Your answer should be one number: how many lines of the data include the string "πρασίνου"?
------------------------------------
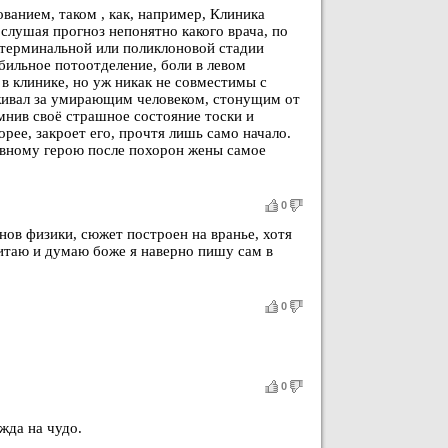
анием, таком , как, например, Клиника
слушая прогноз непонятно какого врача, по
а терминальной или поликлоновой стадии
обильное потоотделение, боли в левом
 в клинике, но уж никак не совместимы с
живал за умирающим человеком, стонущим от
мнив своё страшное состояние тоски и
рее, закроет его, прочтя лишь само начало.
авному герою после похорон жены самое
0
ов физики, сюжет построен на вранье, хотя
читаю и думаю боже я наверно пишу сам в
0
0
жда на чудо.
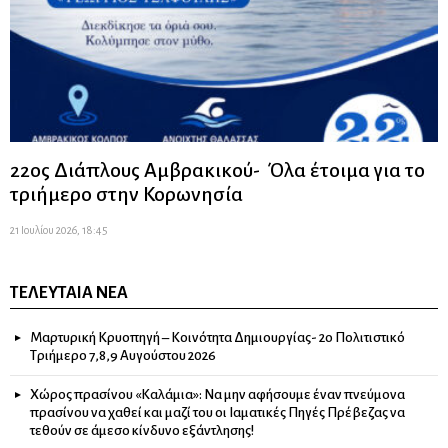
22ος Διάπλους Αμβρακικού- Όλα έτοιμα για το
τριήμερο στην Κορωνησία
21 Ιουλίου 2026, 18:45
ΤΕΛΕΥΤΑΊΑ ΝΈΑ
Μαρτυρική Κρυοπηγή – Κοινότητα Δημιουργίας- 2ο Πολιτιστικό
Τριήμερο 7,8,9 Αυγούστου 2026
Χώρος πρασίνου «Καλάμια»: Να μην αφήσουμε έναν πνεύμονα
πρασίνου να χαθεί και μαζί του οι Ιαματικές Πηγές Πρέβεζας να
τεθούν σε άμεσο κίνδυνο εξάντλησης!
------------------------------------
» **Written solution**
2